— Provided records —
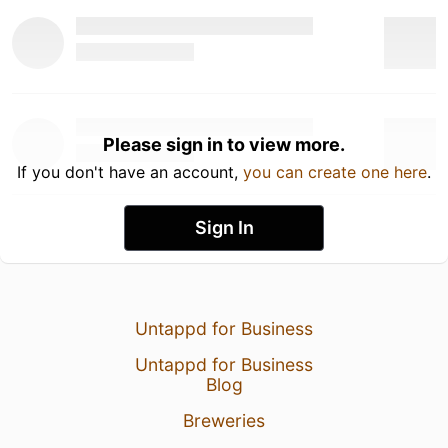
Please sign in to view more.
If you don't have an account,
you can create one here
.
Sign In
Untappd for Business
Untappd for Business
Blog
Breweries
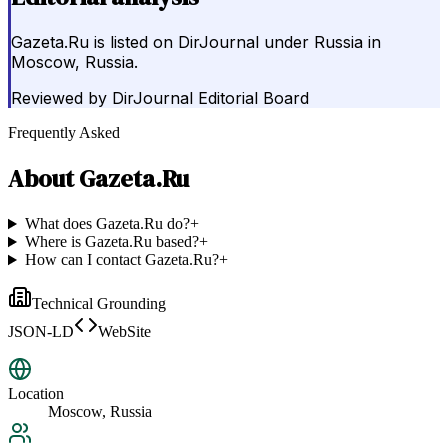
Gazeta.Ru is listed on DirJournal under Russia in
Moscow, Russia.
Reviewed by
DirJournal Editorial Board
Frequently Asked
About
Gazeta.Ru
What does Gazeta.Ru do?
+
Where is Gazeta.Ru based?
+
How can I contact Gazeta.Ru?
+
Technical Grounding
JSON-LD
WebSite
Location
Moscow, Russia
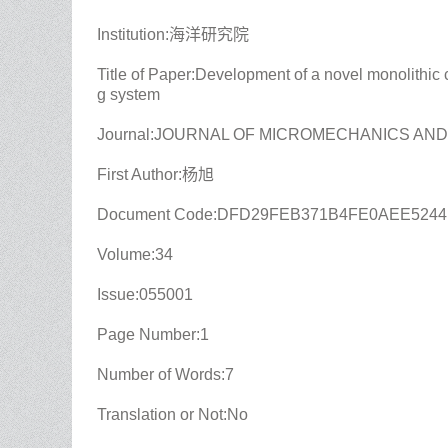
Institution:海洋研究院
Title of Paper:Development of a novel monolithic
g system
Journal:JOURNAL OF MICROMECHANICS AN
First Author:杨旭
Document Code:DFD29FEB371B4FE0AEE524
Volume:34
Issue:055001
Page Number:1
Number of Words:7
Translation or Not:No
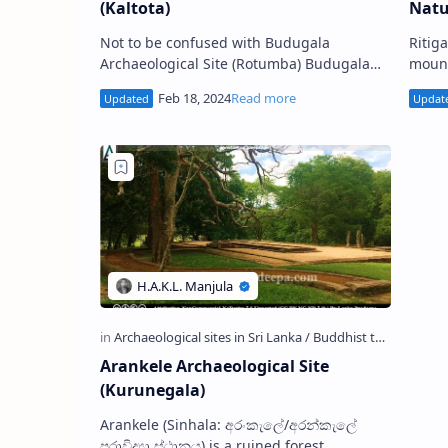
(Kaltota)
Natu
Not to be confused with Budugala
Ritigala or Aritthagiri (Sinhala
Archaeological Site (Rotumba) Budugala
mount
Archaeological Site (Sinhala: කල්තොට
the r
බුදුගල පුරාවිද්‍යා ස්ථානය) is situat…
monas
Arankele Archaeological Site
(Kurunegala)
Arankele (Sinhala: අරංකැලේ/අරන්කැලේ
පුරාවිද්‍යා ස්ථානය) is a ruined forest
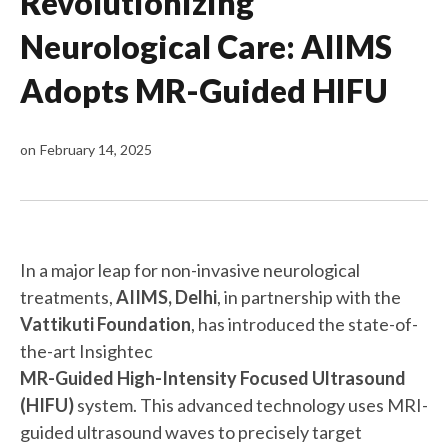
Revolutionizing
Neurological Care: AIIMS
Adopts MR-Guided HIFU
on
February 14, 2025
In a major leap for non-invasive neurological
treatments,
AIIMS, Delhi
, in partnership with the
Vattikuti Foundation
, has introduced the state-of-
the-art Insightec
MR-Guided High-Intensity Focused Ultrasound
(HIFU)
system. This advanced technology uses MRI-
guided ultrasound waves to precisely target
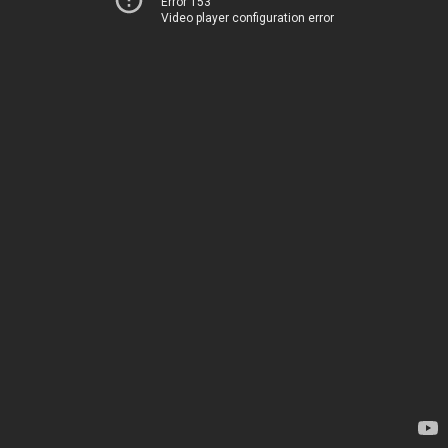
Error 153
Video player configuration error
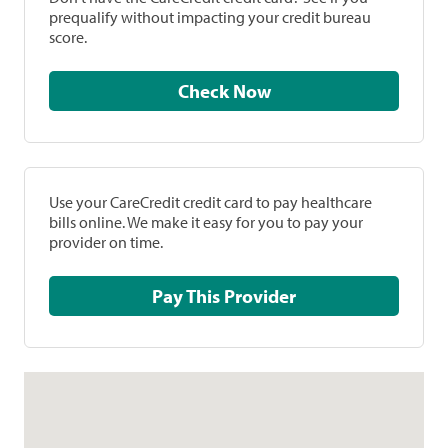
prequalify without impacting your credit bureau
score.
Check Now
Use your CareCredit credit card to pay healthcare
bills online. We make it easy for you to pay your
provider on time.
Pay This Provider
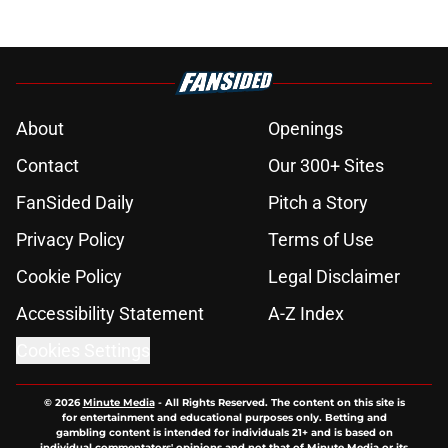
About
Openings
Contact
Our 300+ Sites
FanSided Daily
Pitch a Story
Privacy Policy
Terms of Use
Cookie Policy
Legal Disclaimer
Accessibility Statement
A-Z Index
Cookies Settings
© 2026
Minute Media
-
All Rights Reserved. The content on this site is
for entertainment and educational purposes only. Betting and
gambling content is intended for individuals 21+ and is based on
individual commentators' opinions and not that of Minute Media or its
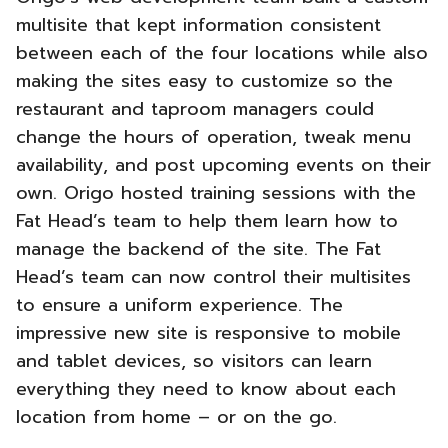
multisite that kept information consistent
between each of the four locations while also
making the
sites easy to customize so the
restaurant and taproom managers could
change the hours of operation, tweak menu
availability, and post upcoming events on their
own. Origo hosted training sessions with the
Fat Head’s team to help them learn how to
manage the backend of the site.
The Fat
Head’s team can now control their multisites
to ensure a uniform experience. The
impressive new site is responsive to mobile
and tablet devices, so visitors can learn
everything they need to know about each
location from home – or on the go.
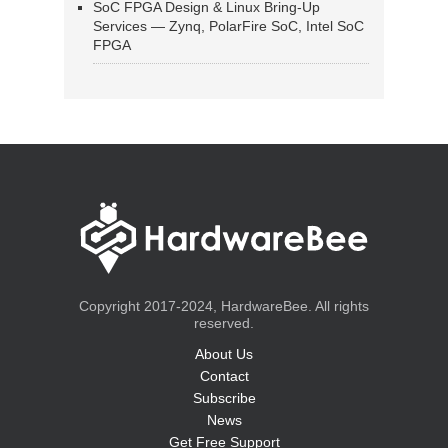
SoC FPGA Design & Linux Bring-Up
Services — Zynq, PolarFire SoC, Intel SoC
FPGA
Copyright 2017-2024, HardwareBee. All rights
reserved.
About Us
Contact
Subscribe
News
Get Free Support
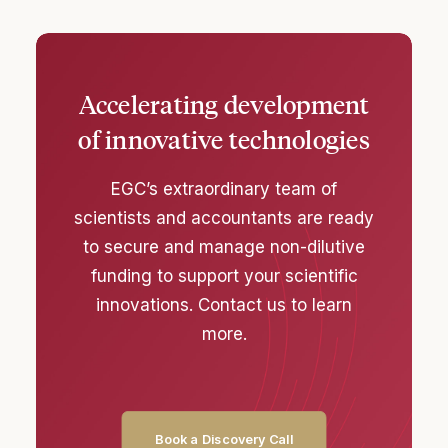
Accelerating development
of innovative technologies
EGC’s extraordinary team of
scientists and accountants are ready
to secure and manage non-dilutive
funding to support your scientific
innovations. Contact us to learn
more.
Book a Discovery Call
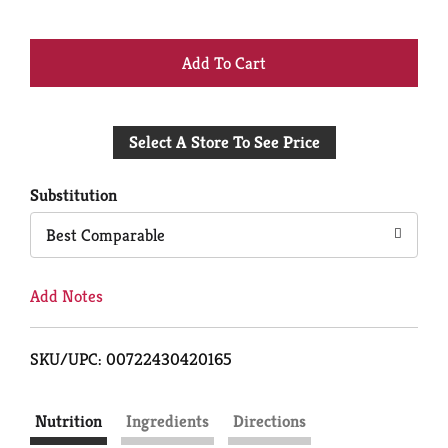
+
Add
Select A Store To See Price
to
Cart
Substitution
Best Comparable
Add Notes
SKU/UPC: 00722430420165
Nutrition
Ingredients
Directions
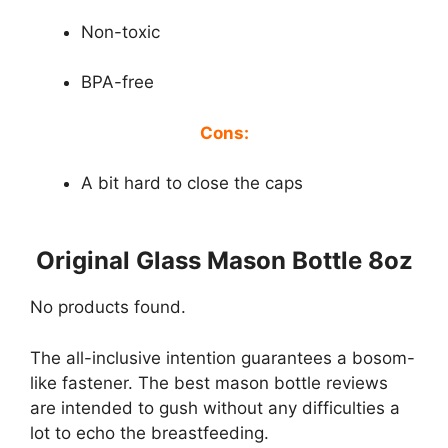
Non-toxic
BPA-free
Cons:
A bit hard to close the caps
Original Glass Mason Bottle 8oz
No products found.
The all-inclusive intention guarantees a bosom-
like fastener. The best mason bottle reviews
are intended to gush without any difficulties a
lot to echo the breastfeeding.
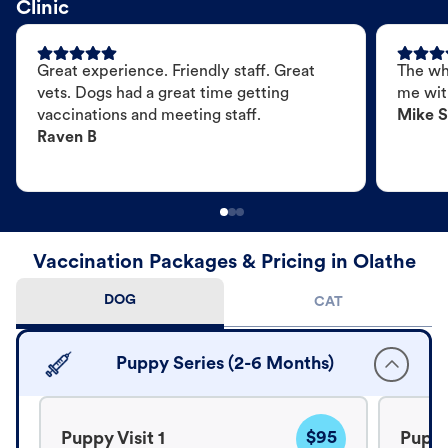
Clinic
Great experience. Friendly staff. Great
The wh
vets. Dogs had a great time getting
me wit
vaccinations and meeting staff.
Mike S
Raven B
Vaccination Packages & Pricing in Olathe
DOG
CAT
Puppy Series (2-6 Months)
$95
Puppy Visit 1
Puppy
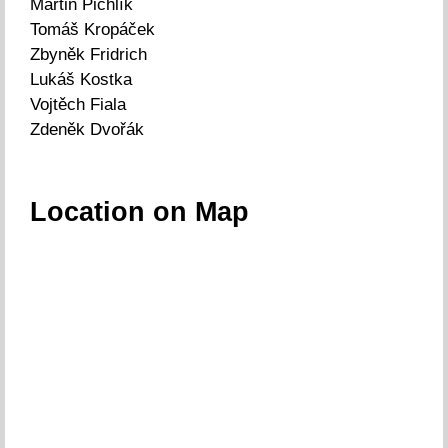
Martin Pichlík
Tomáš Kropáček
Zbyněk Fridrich
Lukáš Kostka
Vojtěch Fiala
Zdeněk Dvořák
Location on Map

— Directions —
Set down the data above verbatim, omitting every image.

— Answer space —
Please sign in to view more.
If you don't have an account,
you can create one here
.
Sign In
Untappd for Business
Untappd for Business
Blog
Breweries
Gazeta.Ru is listed on DirJournal under Russia in
Moscow, Russia.
Reviewed by
DirJournal Editorial Board
Frequently Asked
About
Gazeta.Ru
What does Gazeta.Ru do?
+
Where is Gazeta.Ru based?
+
How can I contact Gazeta.Ru?
+
Technical Grounding
JSON-LD
WebSite
Location
Moscow, Russia
Institution:海洋研究院
Title of Paper:Development of a novel monolithic
g system
Journal:JOURNAL OF MICROMECHANICS AN
First Author:杨旭
Document Code:DFD29FEB371B4FE0AEE524
Volume:34
Issue:055001
Page Number:1
Number of Words:7
Translation or Not:No
(Kaltota)
Natu
Not to be confused with Budugala
Ritigala or Aritthagiri (Sinhala
Archaeological Site (Rotumba) Budugala
mount
Archaeological Site (Sinhala: කල්තොට
the r
බුදුගල පුරාවිද්‍යා ස්ථානය) is situat…
monas
Arankele Archaeological Site
(Kurunegala)
Arankele (Sinhala: අරංකැලේ/අරන්කැලේ
පුරාවිද්‍යා ස්ථානය) is a ruined forest
Revolutionizing
Neurological Care: AIIMS
Adopts MR-Guided HIFU
on
February 14, 2025
In a major leap for non-invasive neurological
treatments,
AIIMS, Delhi
, in partnership with the
Vattikuti Foundation
, has introduced the state-of-
the-art Insightec
MR-Guided High-Intensity Focused Ultrasound
(HIFU)
system. This advanced technology uses MRI-
guided ultrasound waves to precisely target
Error 153
Video player configuration error
prequalify without impacting your credit bureau
score.
Check Now
Use your CareCredit credit card to pay healthcare
bills online. We make it easy for you to pay your
provider on time.
Pay This Provider
About
Openings
Contact
Our 300+ Sites
FanSided Daily
Pitch a Story
Privacy Policy
Terms of Use
Cookie Policy
Legal Disclaimer
Accessibility Statement
A-Z Index
Cookies Settings
© 2026
Minute Media
-
All Rights Reserved. The content on this site is
for entertainment and educational purposes only. Betting and
gambling content is intended for individuals 21+ and is based on
individual commentators' opinions and not that of Minute Media or its
multisite that kept information consistent
between each of the four locations while also
making the
sites easy to customize so the
restaurant and taproom managers could
change the hours of operation, tweak menu
availability, and post upcoming events on their
own. Origo hosted training sessions with the
Fat Head’s team to help them learn how to
manage the backend of the site.
The Fat
Head’s team can now control their multisites
to ensure a uniform experience. The
impressive new site is responsive to mobile
and tablet devices, so visitors can learn
everything they need to know about each
location from home – or on the go.
SoC FPGA Design & Linux Bring-Up
Services — Zynq, PolarFire SoC, Intel SoC
FPGA
Copyright 2017-2024, HardwareBee. All rights
reserved.
About Us
Contact
Subscribe
News
Get Free Support
Accelerating development
of innovative technologies
EGC’s extraordinary team of
scientists and accountants are ready
to secure and manage non-dilutive
funding to support your scientific
innovations. Contact us to learn
more.
Book a Discovery Call
+
Add
Select A Store To See Price
to
Cart
Substitution
Best Comparable
Add Notes
SKU/UPC: 00722430420165
Nutrition
Ingredients
Directions
Non-toxic
BPA-free
Cons:
A bit hard to close the caps
Original Glass Mason Bottle 8oz
No products found.
The all-inclusive intention guarantees a bosom-
like fastener. The best mason bottle reviews
are intended to gush without any difficulties a
lot to echo the breastfeeding.
Clinic
Great experience. Friendly staff. Great
The wh
vets. Dogs had a great time getting
me wit
vaccinations and meeting staff.
Mike S
Raven B
Vaccination Packages & Pricing in Olathe
DOG
CAT
Puppy Series (2-6 Months)
$95
Puppy Visit 1
Puppy
Martin Pichlík
Tomáš Kropáček
Zbyněk Fridrich
Lukáš Kostka
Vojtěch Fiala
Zdeněk Dvořák
Location on Map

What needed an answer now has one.